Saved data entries
================================

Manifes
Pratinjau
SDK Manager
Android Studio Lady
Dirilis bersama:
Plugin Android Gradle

================================

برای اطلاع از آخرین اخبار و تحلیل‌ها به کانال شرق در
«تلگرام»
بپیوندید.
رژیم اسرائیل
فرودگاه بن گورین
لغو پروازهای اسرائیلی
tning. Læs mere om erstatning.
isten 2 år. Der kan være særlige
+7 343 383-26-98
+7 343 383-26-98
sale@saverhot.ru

================================

Work instructions - Take the line above containing "فرودگاه بن گورین", the line containing "sale@saverhot.ru", and all lines in between, and copy them exactly without anything else.

Output for this task -
فرودگاه بن گورین
لغو پروازهای اسرائیلی
tning. Læs mere om erstatning.
isten 2 år. Der kan være særlige
+7 343 383-26-98
+7 343 383-26-98
sale@saverhot.ru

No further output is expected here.